• _WHAT YOU HAVE TO DO_: Scan the records for the word "Lokale". Return each line where it is found.

• _DATA LISTING_:
● ● ● ● ●

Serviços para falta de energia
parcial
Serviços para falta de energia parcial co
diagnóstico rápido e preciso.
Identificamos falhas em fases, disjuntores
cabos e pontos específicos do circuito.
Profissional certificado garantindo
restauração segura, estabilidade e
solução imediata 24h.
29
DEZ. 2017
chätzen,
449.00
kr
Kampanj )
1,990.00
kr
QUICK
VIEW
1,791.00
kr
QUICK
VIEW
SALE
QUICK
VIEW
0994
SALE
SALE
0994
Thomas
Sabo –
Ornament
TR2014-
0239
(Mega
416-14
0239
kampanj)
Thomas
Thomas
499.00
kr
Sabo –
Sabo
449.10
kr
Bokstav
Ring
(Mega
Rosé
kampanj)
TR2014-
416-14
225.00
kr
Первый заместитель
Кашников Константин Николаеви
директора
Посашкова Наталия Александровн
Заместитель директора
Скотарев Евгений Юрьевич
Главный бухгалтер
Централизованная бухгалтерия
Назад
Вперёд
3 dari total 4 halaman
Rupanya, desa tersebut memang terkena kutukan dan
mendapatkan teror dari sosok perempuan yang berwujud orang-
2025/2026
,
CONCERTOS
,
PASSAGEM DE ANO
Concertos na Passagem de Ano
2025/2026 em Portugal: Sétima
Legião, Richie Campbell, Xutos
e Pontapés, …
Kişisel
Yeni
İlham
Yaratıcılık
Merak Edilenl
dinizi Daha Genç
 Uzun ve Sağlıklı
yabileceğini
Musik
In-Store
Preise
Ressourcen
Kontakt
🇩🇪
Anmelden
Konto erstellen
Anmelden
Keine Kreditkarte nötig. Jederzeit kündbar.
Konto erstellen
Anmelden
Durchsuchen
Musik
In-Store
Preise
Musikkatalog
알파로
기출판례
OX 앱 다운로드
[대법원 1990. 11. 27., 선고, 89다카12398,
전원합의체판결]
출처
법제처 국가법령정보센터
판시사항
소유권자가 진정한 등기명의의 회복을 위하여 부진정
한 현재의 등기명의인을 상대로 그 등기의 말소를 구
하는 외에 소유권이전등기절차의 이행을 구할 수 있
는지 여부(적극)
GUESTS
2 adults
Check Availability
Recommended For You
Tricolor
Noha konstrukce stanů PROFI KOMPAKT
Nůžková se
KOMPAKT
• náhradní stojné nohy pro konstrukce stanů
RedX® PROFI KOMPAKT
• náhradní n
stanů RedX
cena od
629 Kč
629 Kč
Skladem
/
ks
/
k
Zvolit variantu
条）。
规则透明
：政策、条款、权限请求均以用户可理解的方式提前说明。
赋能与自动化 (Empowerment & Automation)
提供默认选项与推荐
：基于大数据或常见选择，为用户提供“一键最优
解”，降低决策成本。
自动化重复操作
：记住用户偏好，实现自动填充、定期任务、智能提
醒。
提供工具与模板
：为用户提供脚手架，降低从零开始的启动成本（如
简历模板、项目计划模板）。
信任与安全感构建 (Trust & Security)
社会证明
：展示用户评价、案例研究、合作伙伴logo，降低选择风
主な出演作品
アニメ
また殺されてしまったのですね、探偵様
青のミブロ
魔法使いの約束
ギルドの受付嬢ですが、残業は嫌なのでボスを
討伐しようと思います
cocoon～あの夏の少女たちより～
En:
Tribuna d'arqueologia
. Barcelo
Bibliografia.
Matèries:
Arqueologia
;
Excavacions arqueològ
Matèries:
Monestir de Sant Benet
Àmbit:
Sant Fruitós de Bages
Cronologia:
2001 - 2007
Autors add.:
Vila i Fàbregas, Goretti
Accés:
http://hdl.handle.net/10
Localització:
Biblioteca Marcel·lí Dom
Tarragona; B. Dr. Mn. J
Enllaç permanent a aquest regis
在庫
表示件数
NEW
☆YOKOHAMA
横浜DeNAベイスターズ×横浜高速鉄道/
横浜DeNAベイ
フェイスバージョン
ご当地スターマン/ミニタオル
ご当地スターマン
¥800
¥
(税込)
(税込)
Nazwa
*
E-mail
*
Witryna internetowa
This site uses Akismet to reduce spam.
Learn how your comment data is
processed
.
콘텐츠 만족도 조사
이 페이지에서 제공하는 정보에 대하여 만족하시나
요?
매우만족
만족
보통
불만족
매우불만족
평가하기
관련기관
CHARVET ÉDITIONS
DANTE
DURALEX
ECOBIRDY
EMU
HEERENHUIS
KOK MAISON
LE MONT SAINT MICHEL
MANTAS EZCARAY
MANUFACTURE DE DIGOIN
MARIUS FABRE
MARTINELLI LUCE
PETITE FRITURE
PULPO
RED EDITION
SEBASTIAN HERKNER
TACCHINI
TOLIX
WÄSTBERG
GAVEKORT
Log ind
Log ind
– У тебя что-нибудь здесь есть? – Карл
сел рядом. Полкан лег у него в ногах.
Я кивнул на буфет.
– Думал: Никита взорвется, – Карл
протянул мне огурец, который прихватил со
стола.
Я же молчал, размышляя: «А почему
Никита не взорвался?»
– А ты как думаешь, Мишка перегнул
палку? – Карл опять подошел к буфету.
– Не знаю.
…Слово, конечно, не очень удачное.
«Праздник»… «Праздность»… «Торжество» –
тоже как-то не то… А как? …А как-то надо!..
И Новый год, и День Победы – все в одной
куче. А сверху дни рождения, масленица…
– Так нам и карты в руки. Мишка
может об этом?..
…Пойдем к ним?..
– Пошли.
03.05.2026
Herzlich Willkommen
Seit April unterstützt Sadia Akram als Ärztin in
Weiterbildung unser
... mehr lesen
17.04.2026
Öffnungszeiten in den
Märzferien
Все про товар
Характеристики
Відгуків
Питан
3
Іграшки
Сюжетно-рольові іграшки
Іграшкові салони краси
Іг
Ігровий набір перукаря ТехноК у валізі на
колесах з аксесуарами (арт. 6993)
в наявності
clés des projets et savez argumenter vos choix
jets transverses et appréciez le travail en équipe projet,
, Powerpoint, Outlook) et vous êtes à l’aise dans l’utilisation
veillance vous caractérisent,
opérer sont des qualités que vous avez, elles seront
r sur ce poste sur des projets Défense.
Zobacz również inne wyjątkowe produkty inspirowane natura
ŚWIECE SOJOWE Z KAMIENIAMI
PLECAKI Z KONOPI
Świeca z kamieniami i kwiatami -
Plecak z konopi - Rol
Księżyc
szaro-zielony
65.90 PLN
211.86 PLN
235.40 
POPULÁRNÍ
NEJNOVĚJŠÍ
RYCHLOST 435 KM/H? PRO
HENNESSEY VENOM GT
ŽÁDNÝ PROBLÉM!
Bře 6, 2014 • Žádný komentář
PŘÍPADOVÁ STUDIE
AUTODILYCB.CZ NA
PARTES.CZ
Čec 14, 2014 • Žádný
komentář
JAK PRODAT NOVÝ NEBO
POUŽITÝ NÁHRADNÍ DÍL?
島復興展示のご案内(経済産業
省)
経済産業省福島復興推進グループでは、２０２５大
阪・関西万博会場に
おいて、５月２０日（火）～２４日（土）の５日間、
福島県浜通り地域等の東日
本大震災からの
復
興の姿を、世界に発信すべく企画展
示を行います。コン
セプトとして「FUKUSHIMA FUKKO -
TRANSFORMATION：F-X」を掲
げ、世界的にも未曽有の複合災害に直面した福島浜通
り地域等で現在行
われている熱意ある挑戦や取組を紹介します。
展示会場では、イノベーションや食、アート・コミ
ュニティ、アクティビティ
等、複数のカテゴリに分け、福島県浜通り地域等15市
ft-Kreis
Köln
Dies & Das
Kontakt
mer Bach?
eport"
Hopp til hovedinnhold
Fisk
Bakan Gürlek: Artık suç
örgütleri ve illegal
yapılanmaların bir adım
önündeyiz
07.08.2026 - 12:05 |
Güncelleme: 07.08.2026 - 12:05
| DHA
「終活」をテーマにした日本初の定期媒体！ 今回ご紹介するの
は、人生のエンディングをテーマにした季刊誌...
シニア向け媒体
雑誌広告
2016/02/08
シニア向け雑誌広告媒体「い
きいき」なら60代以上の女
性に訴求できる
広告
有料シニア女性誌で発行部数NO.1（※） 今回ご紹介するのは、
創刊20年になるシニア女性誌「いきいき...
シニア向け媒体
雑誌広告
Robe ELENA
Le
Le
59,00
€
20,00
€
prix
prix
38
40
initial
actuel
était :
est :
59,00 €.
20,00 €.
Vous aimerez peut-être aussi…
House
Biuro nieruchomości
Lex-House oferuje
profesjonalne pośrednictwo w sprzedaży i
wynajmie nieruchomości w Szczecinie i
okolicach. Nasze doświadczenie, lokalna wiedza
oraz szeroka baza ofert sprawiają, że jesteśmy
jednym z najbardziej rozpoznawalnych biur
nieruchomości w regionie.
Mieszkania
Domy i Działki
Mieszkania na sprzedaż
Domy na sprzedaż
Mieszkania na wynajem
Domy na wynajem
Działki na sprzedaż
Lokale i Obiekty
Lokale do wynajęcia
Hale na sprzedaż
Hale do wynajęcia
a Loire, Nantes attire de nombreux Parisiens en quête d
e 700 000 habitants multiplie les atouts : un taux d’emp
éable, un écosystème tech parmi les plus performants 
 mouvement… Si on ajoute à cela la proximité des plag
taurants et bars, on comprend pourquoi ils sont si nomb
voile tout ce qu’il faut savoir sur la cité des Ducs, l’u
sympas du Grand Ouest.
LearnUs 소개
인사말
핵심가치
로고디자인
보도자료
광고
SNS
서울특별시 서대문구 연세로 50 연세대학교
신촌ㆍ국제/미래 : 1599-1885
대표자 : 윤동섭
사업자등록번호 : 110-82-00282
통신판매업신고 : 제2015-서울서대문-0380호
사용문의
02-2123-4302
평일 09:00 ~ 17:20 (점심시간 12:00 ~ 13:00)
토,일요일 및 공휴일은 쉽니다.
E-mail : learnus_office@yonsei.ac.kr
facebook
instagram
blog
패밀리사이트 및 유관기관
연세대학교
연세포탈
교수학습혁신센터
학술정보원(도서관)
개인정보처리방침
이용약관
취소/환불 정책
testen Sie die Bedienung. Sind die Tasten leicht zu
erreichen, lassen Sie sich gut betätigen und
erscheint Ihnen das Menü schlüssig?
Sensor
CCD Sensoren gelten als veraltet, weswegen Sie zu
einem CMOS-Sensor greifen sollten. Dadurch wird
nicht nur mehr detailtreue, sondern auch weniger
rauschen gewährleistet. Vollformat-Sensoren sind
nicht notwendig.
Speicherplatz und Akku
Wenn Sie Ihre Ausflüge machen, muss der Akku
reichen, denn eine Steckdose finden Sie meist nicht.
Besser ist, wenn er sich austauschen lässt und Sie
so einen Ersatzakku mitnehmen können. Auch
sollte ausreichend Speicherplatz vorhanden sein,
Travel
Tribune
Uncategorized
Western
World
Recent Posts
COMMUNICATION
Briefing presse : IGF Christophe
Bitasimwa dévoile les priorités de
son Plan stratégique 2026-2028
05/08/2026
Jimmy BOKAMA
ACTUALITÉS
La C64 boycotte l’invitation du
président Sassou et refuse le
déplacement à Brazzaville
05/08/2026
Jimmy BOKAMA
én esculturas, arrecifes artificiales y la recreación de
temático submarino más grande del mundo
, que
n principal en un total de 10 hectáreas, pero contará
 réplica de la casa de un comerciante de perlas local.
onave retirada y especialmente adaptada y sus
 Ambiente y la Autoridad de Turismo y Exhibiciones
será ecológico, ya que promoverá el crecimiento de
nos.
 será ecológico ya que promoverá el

● ● ● ● ●

• _EXPECTED OUTPUT_:
Lokale i Obiekty
Lokale do wynajęcia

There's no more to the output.